Natural products are better

“Many people assume that, if a product is labelled ‘natural’ or ‘organic’, it’s automatically healthy for your skin,” says Dr. Gooderham. “but that is not always true for everyone.” One of her patients was cleansing her skin with baby wipes, resulting in an allergy causing an itchy rash, so Dr. Gooderham advised her to avoid using them. Six months later, the patient came back with the same symptoms. Why? “She had switched to wipes from a natural food store, thinking they were fine,” shares Dr. Gooderham. “In fact, they contained lavender, a natural product that also happens to be highly allergenic.”


Myth #2

If I use SPF 60, I can stay out in the sun twice as long as with SPF 30

The truth is, no matter what level of SPF you choose, you will need to reapply your sunscreen often to stay protected. “Some people don’t like to use chemical sunscreens because they are absorbed through the skin,” says Dr. Gooderham. “We have no evidence to show that they’re harmful, but to avoid absorption, you can choose a physical sunblock like zinc or titanium oxide if you prefer.”

Another solution is to wear protective clothing and stay out of the sun at peak hours. “One thing I know for sure is that sun damage to your skin does cause cancer. Protecting yourself from the sun is an absolute must,” advises Dr. Gooderham.


Myth #3

Indoor tanning is safer than natural sun

“I have a lot of snowbirds who still think that getting a ‘base tan’ before they head south for a holiday helps protect their skin,” says Dr. Gooderham. “Sun beds use only UVA light, which tans the skin. Without the UVB that causes your skin to burn, a tanning bed is like a poisonous gas that has no smell. You’re doing damage but you don’t have the burn to warn you that something bad is happening.”

Her advice?
“Just don’t do it. A tan is sun damage. End of story.”


Myth #4

Makeup is bad for acne

Dr. Gooderham sees many young women struggling with acne. “I hope this one will solve a few mother/daughter arguments,” offers the doctor. “There are many non-comedogenic make up products that teens can use to cover acne.” Boosting confidence is so important for young people. A non-comedogenic product doesn’t clog pores, and won’t make acne worse. “Mineral-based powders are effective, but always read the label to make sure it won’t clog your pores.”


Myth #5

My body absorbs everything I put on my skin

Your skin is a protective barrier.

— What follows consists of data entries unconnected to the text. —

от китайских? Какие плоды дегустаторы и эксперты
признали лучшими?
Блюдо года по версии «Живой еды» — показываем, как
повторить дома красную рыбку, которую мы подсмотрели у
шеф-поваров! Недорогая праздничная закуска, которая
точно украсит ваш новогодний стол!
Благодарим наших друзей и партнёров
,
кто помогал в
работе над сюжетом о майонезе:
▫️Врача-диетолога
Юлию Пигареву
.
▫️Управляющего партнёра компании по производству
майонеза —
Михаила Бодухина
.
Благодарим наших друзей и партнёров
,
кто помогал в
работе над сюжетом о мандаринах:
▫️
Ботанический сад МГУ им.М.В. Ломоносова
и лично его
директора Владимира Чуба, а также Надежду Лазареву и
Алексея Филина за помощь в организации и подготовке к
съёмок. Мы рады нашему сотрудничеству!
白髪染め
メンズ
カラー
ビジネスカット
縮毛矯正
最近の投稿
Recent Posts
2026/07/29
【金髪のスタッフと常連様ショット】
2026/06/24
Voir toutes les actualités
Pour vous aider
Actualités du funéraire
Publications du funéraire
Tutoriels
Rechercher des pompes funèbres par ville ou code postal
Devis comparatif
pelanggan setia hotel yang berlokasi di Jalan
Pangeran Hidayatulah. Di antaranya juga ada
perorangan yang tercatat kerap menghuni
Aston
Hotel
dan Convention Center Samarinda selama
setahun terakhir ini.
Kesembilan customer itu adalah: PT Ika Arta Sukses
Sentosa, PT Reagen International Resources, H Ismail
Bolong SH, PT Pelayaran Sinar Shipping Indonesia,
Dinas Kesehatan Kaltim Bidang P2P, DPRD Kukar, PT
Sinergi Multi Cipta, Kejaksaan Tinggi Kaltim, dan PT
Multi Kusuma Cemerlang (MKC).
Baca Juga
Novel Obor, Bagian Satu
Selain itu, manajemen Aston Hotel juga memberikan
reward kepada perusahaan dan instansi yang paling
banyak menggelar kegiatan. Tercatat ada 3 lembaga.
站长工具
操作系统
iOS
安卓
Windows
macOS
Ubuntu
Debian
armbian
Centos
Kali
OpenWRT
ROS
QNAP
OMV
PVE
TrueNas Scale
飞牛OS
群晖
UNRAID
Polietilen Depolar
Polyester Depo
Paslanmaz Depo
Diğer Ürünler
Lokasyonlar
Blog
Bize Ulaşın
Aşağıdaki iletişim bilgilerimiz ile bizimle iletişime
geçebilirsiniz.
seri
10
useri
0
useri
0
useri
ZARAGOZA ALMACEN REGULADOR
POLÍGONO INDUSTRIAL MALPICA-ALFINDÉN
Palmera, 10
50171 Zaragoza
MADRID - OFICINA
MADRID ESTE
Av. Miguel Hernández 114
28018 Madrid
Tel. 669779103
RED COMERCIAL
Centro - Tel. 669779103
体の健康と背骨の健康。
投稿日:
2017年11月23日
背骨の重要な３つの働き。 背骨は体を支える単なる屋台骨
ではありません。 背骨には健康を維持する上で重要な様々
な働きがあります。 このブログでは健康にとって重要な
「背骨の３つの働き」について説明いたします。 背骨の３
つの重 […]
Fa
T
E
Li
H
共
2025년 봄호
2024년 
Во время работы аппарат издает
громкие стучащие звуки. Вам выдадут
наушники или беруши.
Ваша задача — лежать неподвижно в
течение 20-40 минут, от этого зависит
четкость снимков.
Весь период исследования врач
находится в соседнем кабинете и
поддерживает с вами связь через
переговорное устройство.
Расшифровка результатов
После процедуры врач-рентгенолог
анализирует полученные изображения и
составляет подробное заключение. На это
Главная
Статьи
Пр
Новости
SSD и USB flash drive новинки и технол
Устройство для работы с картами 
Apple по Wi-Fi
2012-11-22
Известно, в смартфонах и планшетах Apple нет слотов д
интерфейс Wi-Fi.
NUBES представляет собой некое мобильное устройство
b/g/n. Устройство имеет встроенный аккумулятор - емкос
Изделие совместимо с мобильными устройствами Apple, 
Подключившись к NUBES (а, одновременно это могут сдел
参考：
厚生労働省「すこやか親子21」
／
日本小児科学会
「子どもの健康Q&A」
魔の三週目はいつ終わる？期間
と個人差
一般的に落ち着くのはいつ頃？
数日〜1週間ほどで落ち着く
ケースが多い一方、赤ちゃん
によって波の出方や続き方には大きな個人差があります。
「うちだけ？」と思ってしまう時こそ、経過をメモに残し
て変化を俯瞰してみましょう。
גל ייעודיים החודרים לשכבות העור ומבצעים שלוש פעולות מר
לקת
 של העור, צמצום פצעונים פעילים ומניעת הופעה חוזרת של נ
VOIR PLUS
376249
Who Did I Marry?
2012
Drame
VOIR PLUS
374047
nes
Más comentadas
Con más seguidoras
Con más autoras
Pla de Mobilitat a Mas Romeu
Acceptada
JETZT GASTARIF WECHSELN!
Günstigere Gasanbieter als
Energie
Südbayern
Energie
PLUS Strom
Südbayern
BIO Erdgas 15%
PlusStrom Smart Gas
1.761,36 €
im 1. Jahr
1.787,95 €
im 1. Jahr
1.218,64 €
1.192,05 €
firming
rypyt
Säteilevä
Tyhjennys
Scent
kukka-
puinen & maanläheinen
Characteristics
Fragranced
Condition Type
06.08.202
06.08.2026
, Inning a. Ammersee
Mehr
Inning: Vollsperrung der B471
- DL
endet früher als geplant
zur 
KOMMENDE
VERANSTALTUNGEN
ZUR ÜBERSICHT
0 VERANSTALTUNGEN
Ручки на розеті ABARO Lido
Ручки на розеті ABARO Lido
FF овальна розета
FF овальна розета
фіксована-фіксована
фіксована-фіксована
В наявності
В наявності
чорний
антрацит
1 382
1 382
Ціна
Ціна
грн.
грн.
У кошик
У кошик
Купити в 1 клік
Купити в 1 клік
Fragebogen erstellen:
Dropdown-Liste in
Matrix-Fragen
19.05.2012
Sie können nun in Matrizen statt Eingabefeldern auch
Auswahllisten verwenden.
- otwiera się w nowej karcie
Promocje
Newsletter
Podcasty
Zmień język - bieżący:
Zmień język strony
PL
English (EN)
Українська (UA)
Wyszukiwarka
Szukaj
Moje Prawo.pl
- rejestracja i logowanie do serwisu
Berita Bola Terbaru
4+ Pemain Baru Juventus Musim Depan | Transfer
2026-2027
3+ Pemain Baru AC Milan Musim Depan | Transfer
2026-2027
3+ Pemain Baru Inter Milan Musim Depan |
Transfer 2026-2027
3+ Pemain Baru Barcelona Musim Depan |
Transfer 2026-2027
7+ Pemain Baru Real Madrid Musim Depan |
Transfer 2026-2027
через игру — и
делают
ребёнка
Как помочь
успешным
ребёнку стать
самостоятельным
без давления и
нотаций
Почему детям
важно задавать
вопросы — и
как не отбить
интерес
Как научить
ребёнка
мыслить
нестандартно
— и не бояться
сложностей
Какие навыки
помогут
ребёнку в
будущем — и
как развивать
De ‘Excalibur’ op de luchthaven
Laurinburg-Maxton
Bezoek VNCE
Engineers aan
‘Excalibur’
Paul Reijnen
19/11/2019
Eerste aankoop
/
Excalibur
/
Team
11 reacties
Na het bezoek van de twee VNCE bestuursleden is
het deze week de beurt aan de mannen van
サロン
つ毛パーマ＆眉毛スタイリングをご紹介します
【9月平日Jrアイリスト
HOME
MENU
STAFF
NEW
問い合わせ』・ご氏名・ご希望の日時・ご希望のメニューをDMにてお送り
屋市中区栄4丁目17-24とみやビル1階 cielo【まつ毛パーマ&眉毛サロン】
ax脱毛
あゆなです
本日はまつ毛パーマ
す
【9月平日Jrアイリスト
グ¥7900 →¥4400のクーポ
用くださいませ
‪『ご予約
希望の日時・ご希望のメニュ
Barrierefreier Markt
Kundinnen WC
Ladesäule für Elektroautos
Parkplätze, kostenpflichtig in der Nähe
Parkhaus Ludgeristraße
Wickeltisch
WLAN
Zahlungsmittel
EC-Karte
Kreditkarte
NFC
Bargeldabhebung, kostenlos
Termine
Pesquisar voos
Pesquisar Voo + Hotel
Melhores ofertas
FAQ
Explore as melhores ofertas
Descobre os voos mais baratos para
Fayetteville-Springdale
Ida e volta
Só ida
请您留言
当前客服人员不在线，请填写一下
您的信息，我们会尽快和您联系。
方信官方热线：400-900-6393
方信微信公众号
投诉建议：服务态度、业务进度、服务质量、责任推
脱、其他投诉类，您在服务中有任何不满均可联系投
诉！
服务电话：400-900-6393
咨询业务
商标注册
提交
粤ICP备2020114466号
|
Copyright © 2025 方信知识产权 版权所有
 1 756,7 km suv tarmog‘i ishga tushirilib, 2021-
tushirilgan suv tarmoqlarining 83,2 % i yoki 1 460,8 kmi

Some things stay on the surface, others are absorbed. How much depends on these factors:

  1. The size of the molecule in the product—if it’s small enough, it can penetrate through or between your cells.
  2. The vehicle that the molecule is in—a spray may work differently from a cream.
  3. The amount, and how often you put the product on your skin.
  4. Where you use the product on your body. Your eyelids are your thinnest skin, while your lower back skin is the thickest.
  5. Some skin diseases, like eczema, can make your skin break down so the barrier isn’t as intact or as good as it could be, which will also affect absorption.

“Absorbing things through your skin is not necessarily a bad thing. Many topical medications work this way,” says Dr. Gooderham.


While these are the ‘big five’ that Dr. Gooderham comes across in her daily work, we also asked her to share some of the ‘home remedies’ that people swear by. With a bit of a chuckle, she offered these up:

  • Mouthwash to treat toenail fungus
  • Apple cider vinegar to remove a skin tag
  • Toothpaste for clearing pimples

“These are unproven and unlikely to help. In some cases, they may make things worse,” says Dr. Gooderham. “It’s always best to get advice from a health professional.”

Many thanks to Dr. Gooderham for helping clear up some of the myths around healthy skin habits. As she mentioned, if you have concerns, please consult a family physician or certified dermatologist. You’ll also find some more (dependable) information on the Canadian Dermatology Association’s website.